Jul 29

iOS hack fix
Earlier this week Apple released iOS 4.3.4 to fix the jailbreak method of jailbreakme.com. But now nakedsecurity advice us to update to iOS 4.3.5 as fast as possible: “Moxie Marlinspike posted a message on his blog yesterday announcing an update to a tool called sslsniff. The sslsniff tool has been around for quite some time (nine years!) and allows users to easily perform man-in-the-middle attacks against SSL/TLS connections. The new version of sslsniff knows how to identify vulnerable Apple devices and allows anyone to snoop on secure communications.”

“Yes, you read that correctly. The flaws in iOS 4.3.4, 4.2.9 and 5.0b3 and lower are a lot more serious than Apples description of their fix: “This issue is addressed through improved validation of X.509 certificate chains.””

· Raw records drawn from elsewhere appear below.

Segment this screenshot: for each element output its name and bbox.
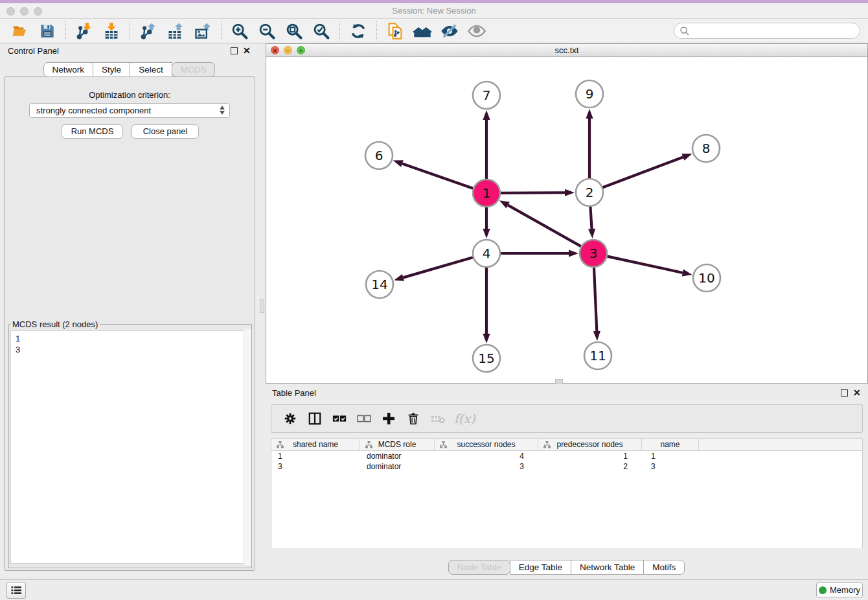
clone-network-icon[interactable] xyxy=(385,21,405,41)
table-cell[interactable]: 3 xyxy=(435,461,538,472)
network-close-icon[interactable]: ✕ xyxy=(271,46,279,54)
deselect-all-checkboxes-icon[interactable] xyxy=(356,410,372,427)
column-layout-icon[interactable] xyxy=(306,410,323,427)
tab-edge-table[interactable]: Edge Table xyxy=(510,560,571,575)
graph-node-7[interactable]: 7 xyxy=(473,82,500,109)
graph-node-9[interactable]: 9 xyxy=(576,80,603,108)
run-mcds-button[interactable]: Run MCDS xyxy=(62,124,123,139)
tree-icon xyxy=(440,441,447,448)
select-all-checkboxes-icon[interactable] xyxy=(331,410,348,427)
column-header-successor-nodes[interactable]: successor nodes xyxy=(435,439,538,450)
graph-node-10[interactable]: 10 xyxy=(693,264,720,292)
table-cell[interactable]: 1 xyxy=(271,451,360,461)
delete-table-icon[interactable] xyxy=(429,410,446,427)
control-panel-float-icon[interactable] xyxy=(231,47,238,54)
export-image-icon[interactable] xyxy=(193,21,212,41)
refresh-icon[interactable] xyxy=(348,21,368,41)
graph-edge-3-11[interactable] xyxy=(593,268,600,341)
table-row[interactable]: 1dominator411 xyxy=(271,451,862,461)
table-cell[interactable]: 4 xyxy=(435,451,538,461)
memory-button[interactable]: Memory xyxy=(816,583,863,597)
graph-node-15[interactable]: 15 xyxy=(473,345,500,372)
tab-network-table[interactable]: Network Table xyxy=(571,560,644,575)
graph-edge-2-9[interactable] xyxy=(586,109,593,178)
column-header-mcds-role[interactable]: MCDS role xyxy=(360,439,435,450)
zoom-selected-icon[interactable] xyxy=(312,21,331,41)
export-table-icon[interactable] xyxy=(166,21,185,41)
graph-node-3[interactable]: 3 xyxy=(580,240,607,267)
svg-text:4: 4 xyxy=(483,246,491,261)
zoom-in-icon[interactable] xyxy=(230,21,249,41)
zoom-fit-icon[interactable] xyxy=(284,21,304,41)
graph-edge-1-7[interactable] xyxy=(483,110,490,179)
table-settings-gear-icon[interactable] xyxy=(282,410,299,427)
graph-node-14[interactable]: 14 xyxy=(366,271,393,298)
tab-mcds[interactable]: MCDS xyxy=(172,62,216,77)
search-input[interactable] xyxy=(690,25,860,38)
table-panel-close-icon[interactable]: ✕ xyxy=(853,389,861,397)
graph-edge-2-3[interactable] xyxy=(588,207,595,238)
graph-node-1[interactable]: 1 xyxy=(473,179,500,207)
show-all-icon[interactable] xyxy=(467,21,486,41)
graph-node-6[interactable]: 6 xyxy=(365,142,393,169)
network-window-titlebar[interactable]: ✕ − + scc.txt xyxy=(266,44,867,57)
delete-column-trash-icon[interactable] xyxy=(405,410,422,427)
table-cell[interactable]: 3 xyxy=(642,461,699,472)
graph-edge-2-8[interactable] xyxy=(603,154,692,187)
table-row[interactable]: 3dominator323 xyxy=(271,461,862,472)
network-minimize-icon[interactable]: − xyxy=(284,46,292,54)
horizontal-splitter-grip[interactable] xyxy=(555,379,563,384)
network-maximize-icon[interactable]: + xyxy=(297,46,305,54)
open-session-icon[interactable] xyxy=(10,21,30,41)
table-cell[interactable]: 2 xyxy=(538,461,642,472)
hide-selected-icon[interactable] xyxy=(440,21,459,41)
import-network-icon[interactable] xyxy=(74,21,94,41)
window-title: Session: New Session xyxy=(0,3,868,18)
graph-edge-1-6[interactable] xyxy=(393,160,474,188)
table-panel-float-icon[interactable] xyxy=(841,389,848,397)
table-cell[interactable]: dominator xyxy=(360,451,435,461)
tab-style[interactable]: Style xyxy=(93,62,130,77)
table-cell[interactable]: 1 xyxy=(538,451,642,461)
window-close-button[interactable] xyxy=(6,7,15,16)
graph-edge-1-4[interactable] xyxy=(483,207,490,238)
tab-select[interactable]: Select xyxy=(130,62,172,77)
table-cell[interactable]: dominator xyxy=(360,461,435,472)
criterion-select[interactable]: strongly connected component xyxy=(29,103,230,118)
result-scrollbar[interactable] xyxy=(244,329,251,565)
tab-network[interactable]: Network xyxy=(43,62,94,77)
control-panel-close-icon[interactable]: ✕ xyxy=(243,47,251,54)
mcds-result-text[interactable]: 13 xyxy=(10,330,250,564)
zoom-out-icon[interactable] xyxy=(257,21,277,41)
column-header-shared-name[interactable]: shared name xyxy=(271,439,360,450)
first-neighbors-icon[interactable] xyxy=(413,21,432,41)
add-column-icon[interactable] xyxy=(380,410,397,427)
vertical-splitter-grip[interactable] xyxy=(260,299,264,313)
graph-node-11[interactable]: 11 xyxy=(584,342,611,369)
import-table-icon[interactable] xyxy=(102,21,121,41)
function-builder-icon[interactable]: f(x) xyxy=(454,411,475,426)
save-session-icon[interactable] xyxy=(38,21,57,41)
table-cell[interactable]: 3 xyxy=(271,461,360,472)
column-header-name[interactable]: name xyxy=(642,439,699,450)
window-minimize-button[interactable] xyxy=(20,7,29,16)
tab-motifs[interactable]: Motifs xyxy=(643,560,685,575)
graph-edge-3-1[interactable] xyxy=(499,200,581,246)
task-history-button[interactable] xyxy=(6,582,26,599)
close-panel-button[interactable]: Close panel xyxy=(131,124,199,139)
window-zoom-button[interactable] xyxy=(34,7,42,16)
graph-node-2[interactable]: 2 xyxy=(576,179,603,206)
graph-node-4[interactable]: 4 xyxy=(473,240,500,267)
graph-edge-4-14[interactable] xyxy=(394,257,473,281)
graph-edge-3-10[interactable] xyxy=(607,257,692,277)
svg-text:11: 11 xyxy=(589,348,606,363)
graph-node-8[interactable]: 8 xyxy=(692,135,720,162)
tab-node-table[interactable]: Node Table xyxy=(448,560,510,575)
export-network-icon[interactable] xyxy=(139,21,158,41)
graph-edge-4-15[interactable] xyxy=(483,268,490,343)
column-header-predecessor-nodes[interactable]: predecessor nodes xyxy=(538,439,642,450)
graph-edge-1-2[interactable] xyxy=(501,189,575,196)
graph-edge-4-3[interactable] xyxy=(501,249,578,257)
network-canvas[interactable]: 7968124314101511 xyxy=(266,57,867,383)
table-cell[interactable]: 1 xyxy=(642,451,699,461)
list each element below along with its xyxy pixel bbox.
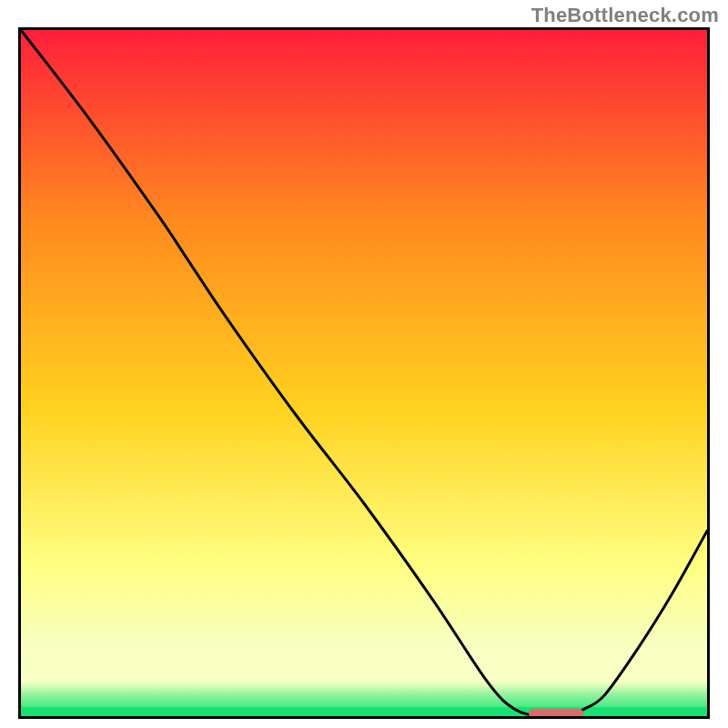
baseline-green-strip (21, 707, 707, 716)
chart-stage: TheBottleneck.com (0, 0, 728, 728)
gradient-background (21, 30, 707, 716)
optimal-range-marker (529, 709, 583, 716)
plot-frame (18, 27, 710, 719)
watermark-text: TheBottleneck.com (531, 4, 719, 27)
plot-svg (21, 30, 707, 716)
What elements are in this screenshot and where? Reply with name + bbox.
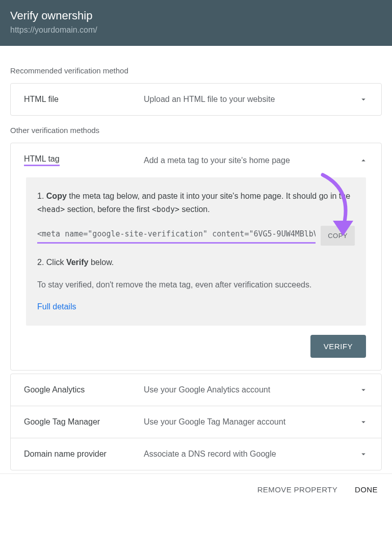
method-desc-dns: Associate a DNS record with Google — [144, 450, 359, 459]
method-name-ga: Google Analytics — [24, 385, 144, 394]
method-name-gtm: Google Tag Manager — [24, 417, 144, 427]
method-row-google-tag-manager[interactable]: Google Tag Manager Use your Google Tag M… — [11, 406, 381, 438]
full-details-link[interactable]: Full details — [37, 300, 76, 313]
method-desc-html-tag: Add a meta tag to your site's home page — [144, 156, 359, 165]
dialog-title: Verify ownership — [10, 9, 382, 22]
method-name-html-file: HTML file — [24, 95, 144, 104]
other-methods-list: Google Analytics Use your Google Analyti… — [10, 374, 382, 470]
recommended-method-card[interactable]: HTML file Upload an HTML file to your we… — [10, 83, 382, 116]
verify-button[interactable]: VERIFY — [310, 335, 366, 358]
method-name-dns: Domain name provider — [24, 450, 144, 459]
html-tag-header-row[interactable]: HTML tag Add a meta tag to your site's h… — [11, 143, 381, 177]
chevron-down-icon — [359, 95, 368, 104]
chevron-down-icon — [359, 385, 368, 394]
step-1-text: 1. Copy the meta tag below, and paste it… — [37, 190, 355, 216]
method-name-html-tag: HTML tag — [24, 154, 144, 166]
remove-property-button[interactable]: REMOVE PROPERTY — [257, 485, 337, 494]
dialog-footer: REMOVE PROPERTY DONE — [0, 473, 392, 505]
method-desc-gtm: Use your Google Tag Manager account — [144, 417, 359, 427]
instructions-panel: 1. Copy the meta tag below, and paste it… — [26, 177, 366, 326]
stay-verified-text: To stay verified, don't remove the meta … — [37, 278, 355, 292]
dialog-subtitle: https://yourdomain.com/ — [10, 25, 382, 35]
method-desc-ga: Use your Google Analytics account — [144, 385, 359, 394]
step-2-text: 2. Click Verify below. — [37, 256, 355, 269]
other-methods-label: Other verification methods — [10, 126, 382, 135]
recommended-label: Recommended verification method — [10, 66, 382, 75]
dialog-header: Verify ownership https://yourdomain.com/ — [0, 0, 392, 46]
chevron-up-icon — [359, 156, 368, 165]
copy-button[interactable]: COPY — [321, 226, 355, 246]
meta-tag-value[interactable]: <meta name="google-site-verification" co… — [37, 228, 316, 244]
chevron-down-icon — [359, 417, 368, 427]
method-row-google-analytics[interactable]: Google Analytics Use your Google Analyti… — [11, 374, 381, 406]
chevron-down-icon — [359, 450, 368, 459]
done-button[interactable]: DONE — [355, 485, 378, 494]
method-desc-html-file: Upload an HTML file to your website — [144, 95, 359, 104]
method-row-domain-provider[interactable]: Domain name provider Associate a DNS rec… — [11, 438, 381, 470]
html-tag-card: HTML tag Add a meta tag to your site's h… — [10, 143, 382, 371]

Oddly the flaw in iOS was a widespread flaw in WebKit and Microsofts CryptoAPI nine years ago. It allows any valid certificate purchased from a Certificate Authority to sign any other certificate, which the client device will then consider valid.

This allows anyone who can capture traffic from your iPhone, iPad or iPod Touch with man-in-the-middle techniques to intercept and read any and all encrypted SSL traffic silently and without notification to the user.

This patch should be applied immediately if you log in to any service on your device, especially things like your bank or PayPal. Users are particularly vulnerable to this attack if they frequently use public/open WiFi.

Apple released iOS 4.3.5 a view days ago and fixed this bug, so update your iDevice to iOS 4.3.5 using iTunes. Unfortunately the older iDevices such as the iPod / iPod 2 and an iPhone older than the 3GS can not be updated to the latest iOS anymore, so if you use one of these iDevices dont use them for any purpose for which security or privacy is required.